KPI is an abbreviation for the English term Key Performance Indicatorwhich serves as a measure of a company's activity. KPIs refer to various objectives that the company needs to be able to measure on an ongoing basis in order to assess its performance and whether it needs to be corrected. They can, for example, be based on the company's mission, vision and current business objectives.
KPIs are also established to provide employees with an overview of the company's daily, monthly and annual targets. They provide clear success criteria for each employee's performance and point to possible improvements, which should motivate employees and thus increase productivity.
A KPI can be set in relation to, for example, sales, marketing, customer satisfaction and employee retention. In order to work actively with KPIs, it is important that they are clear and measurable - if they are not, the company has no chance of evaluating whether the work has been effective.
Two types of KPIs are distinguished in the first instance:
There are generally four phases in the work with KPIs:
The company will also typically set out the objectives in more concrete terms.
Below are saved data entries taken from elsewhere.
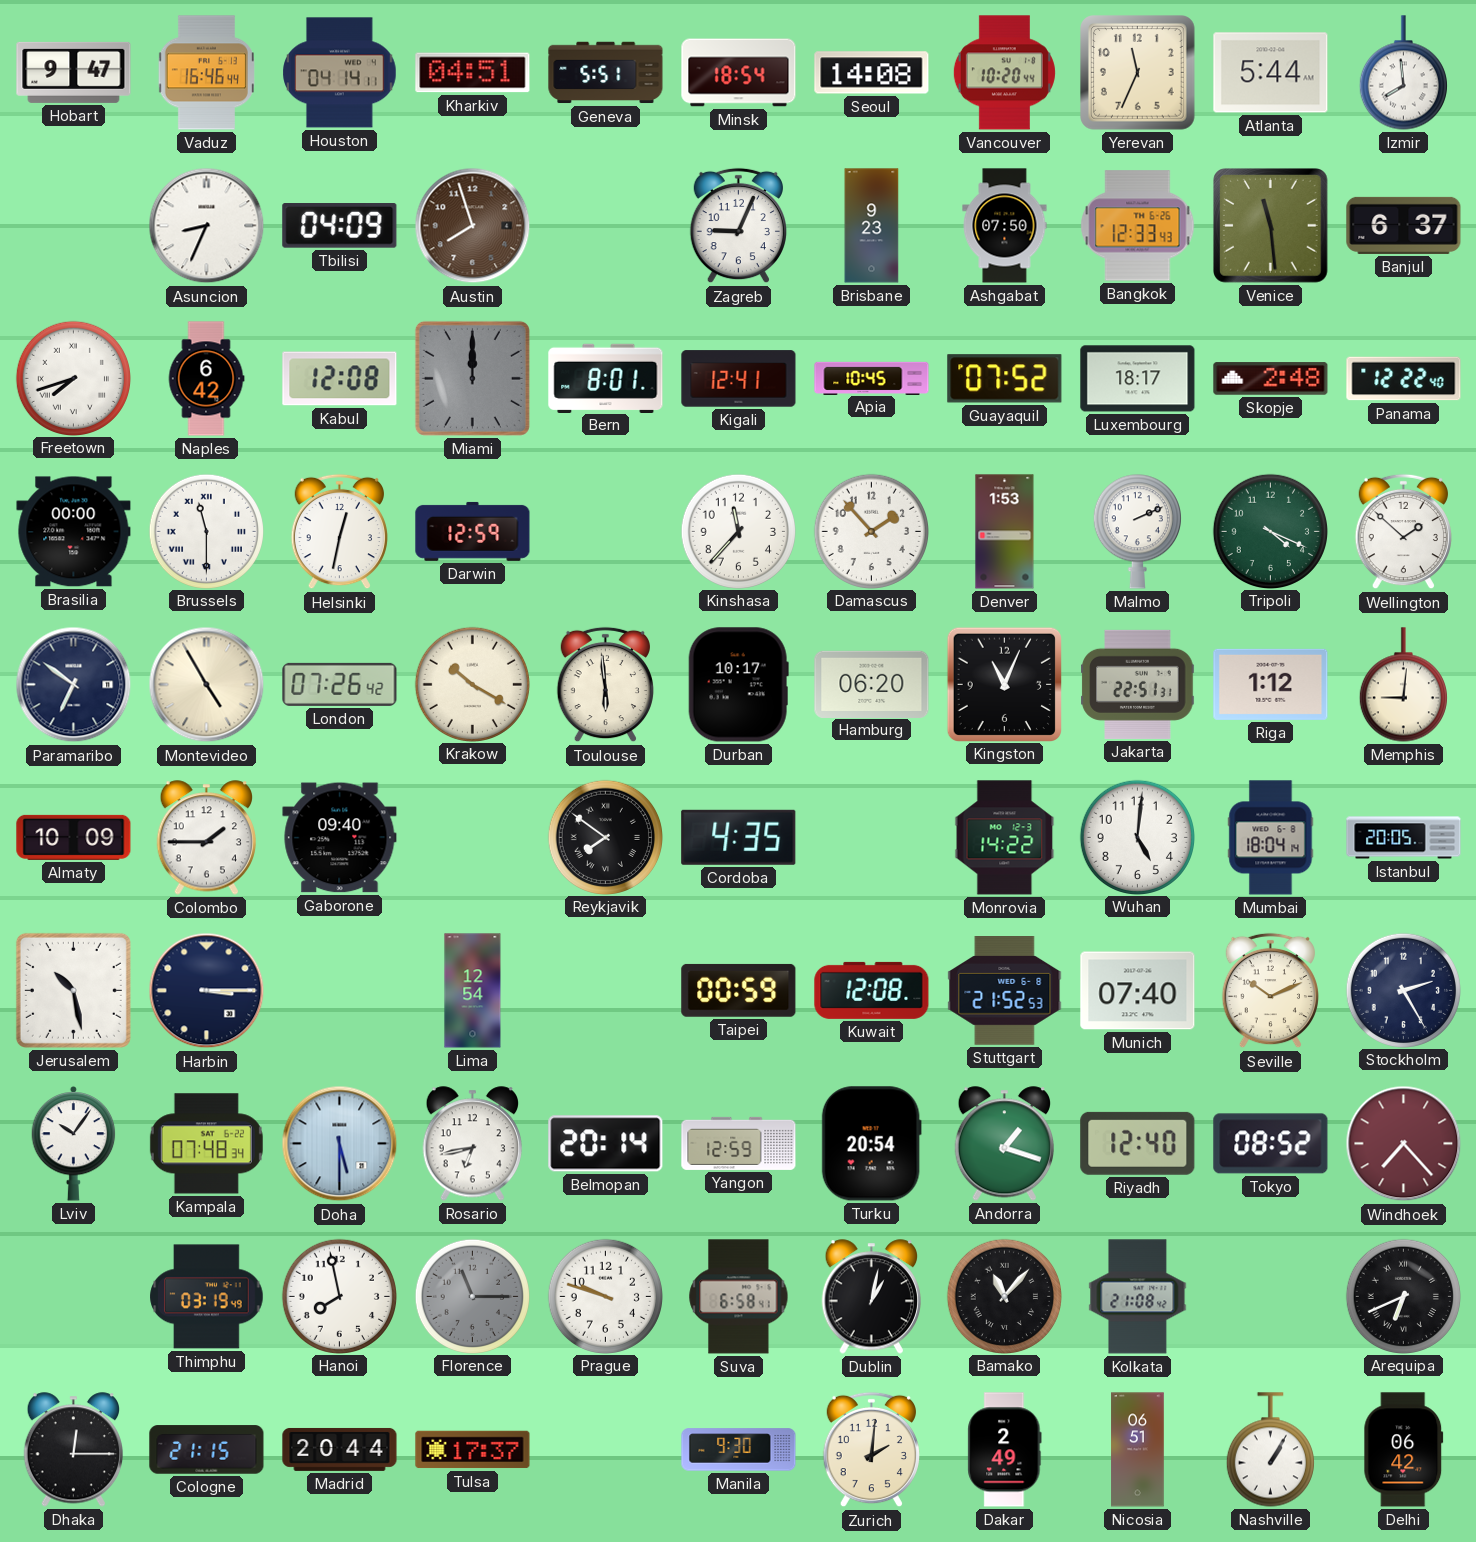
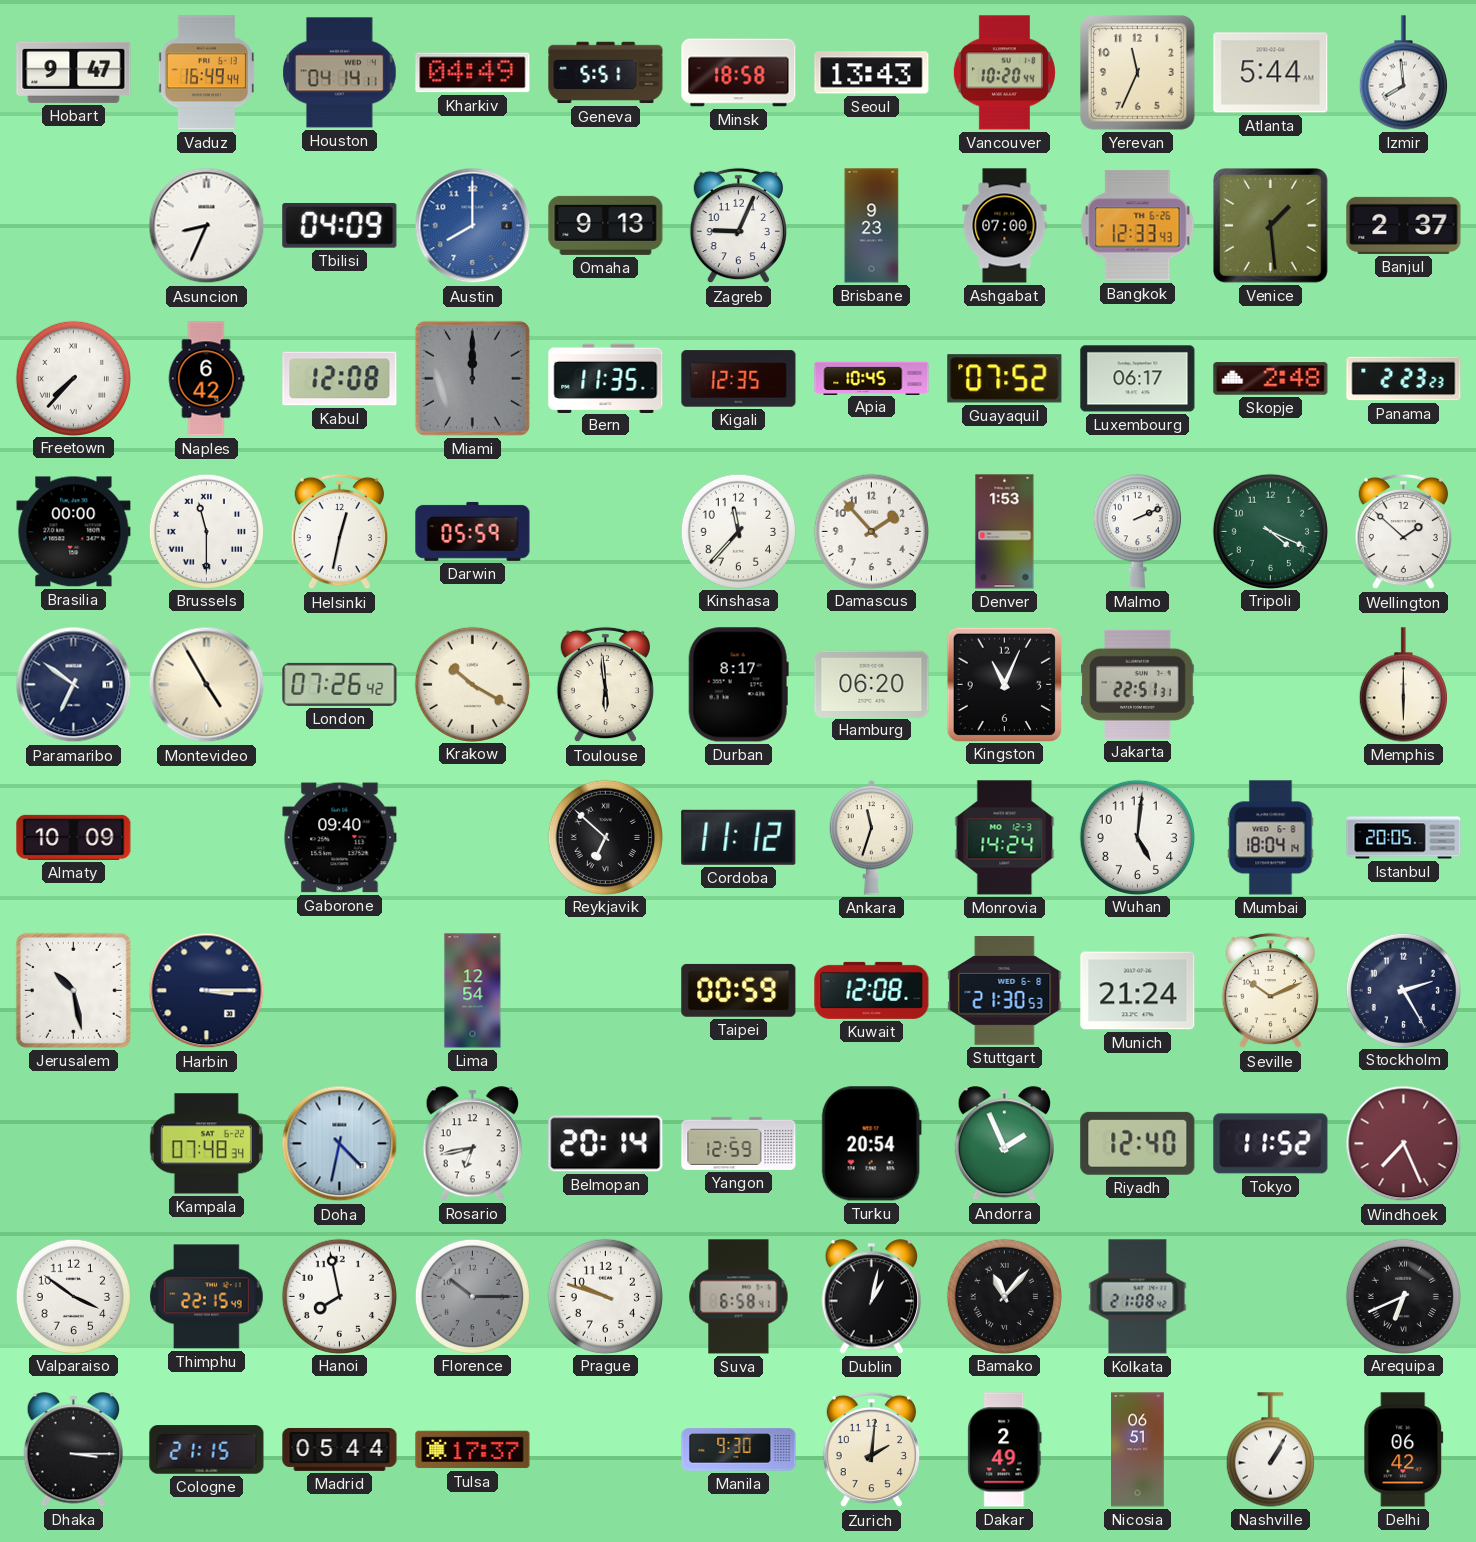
Vaduz: 16:46 -> 16:49
Kharkiv: 04:51 -> 04:49
Minsk: 18:54 -> 18:58
Seoul: 14:08 -> 13:43
Austin: 7:57 -> 8:00
Austin dial: brown -> blue
Omaha: none -> 9:13
Ashgabat: 07:50 -> 07:00
Venice: 11:29 -> 1:29
Banjul: 6:37 -> 2:37
Freetown: 7:42 -> 7:37
Bern: 8:01 -> 11:35
Kigali: 12:41 -> 12:35
Luxembourg: 18:17 -> 06:17
Panama: 12:22 -> 2:23
Darwin: 12:59 -> 05:59
Durban: 10:17 -> 8:17
Riga: 1:12 -> none
Memphis: 9:01 -> 6:00
Colombo: 1:45 -> none
Reykjavik: 7:51 -> 6:52
Cordoba: 4:35 -> 11:12
Ankara: none -> 11:33
Monrovia: 14:22 -> 14:24
Stuttgart: 21:52 -> 21:30
Munich: 07:40 -> 21:24
Lviv: 10:06 -> none
Doha: 5:30 -> 4:32
Andorra: 1:18 -> 1:56
Tokyo: 08:52 -> 11:52
Windhoek: 7:23 -> 7:26
Valparaiso: none -> 3:51
Thimphu: 03:19 -> 22:15
Florence: 11:15 -> 10:15
Dhaka: 12:15 -> 3:15
Madrid: 20:44 -> 05:44
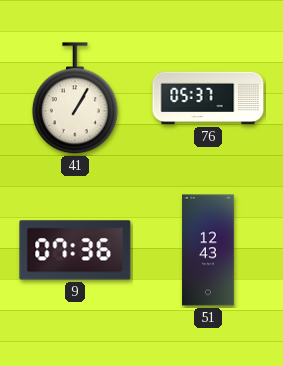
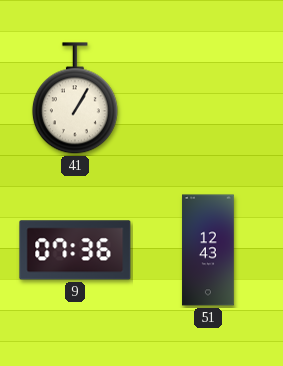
76: 05:37 -> none
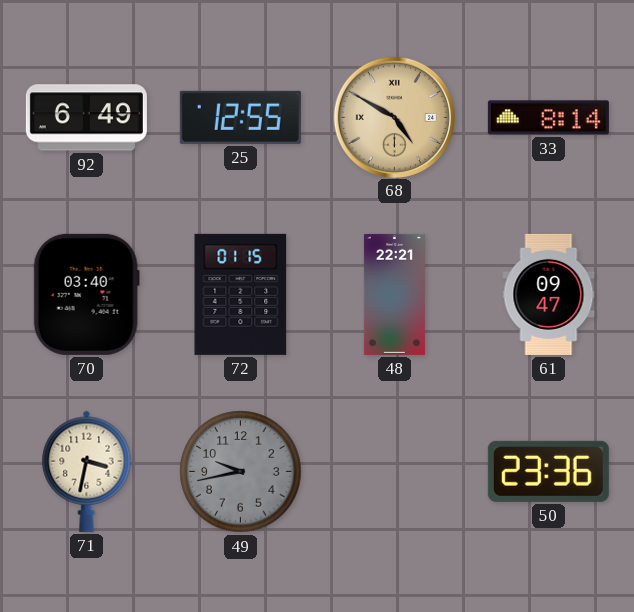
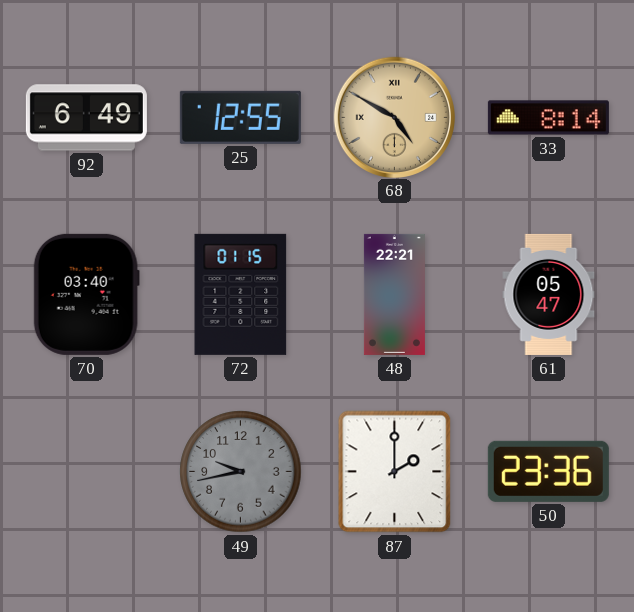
61: 09:47 -> 05:47
71: 3:32 -> none
87: none -> 2:00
For example, the company may want to increase revenue by 10% in the next financial year, or it may want to increase the conversion rate of visitors from Google by 5%. This is where you will typically go in and work with online marketing and SEO aka search engine optimization.
KPI is a term for measurable objectives of a company. They are established to make visible the extent to which an objective has been achieved in areas such as marketing.
KPI is an abbreviation for Key Performance Indicator. In English, we often use the English term.
KPIs are a measure used to assess and evaluate the impact of a job, while providing incentives and motivation for the job.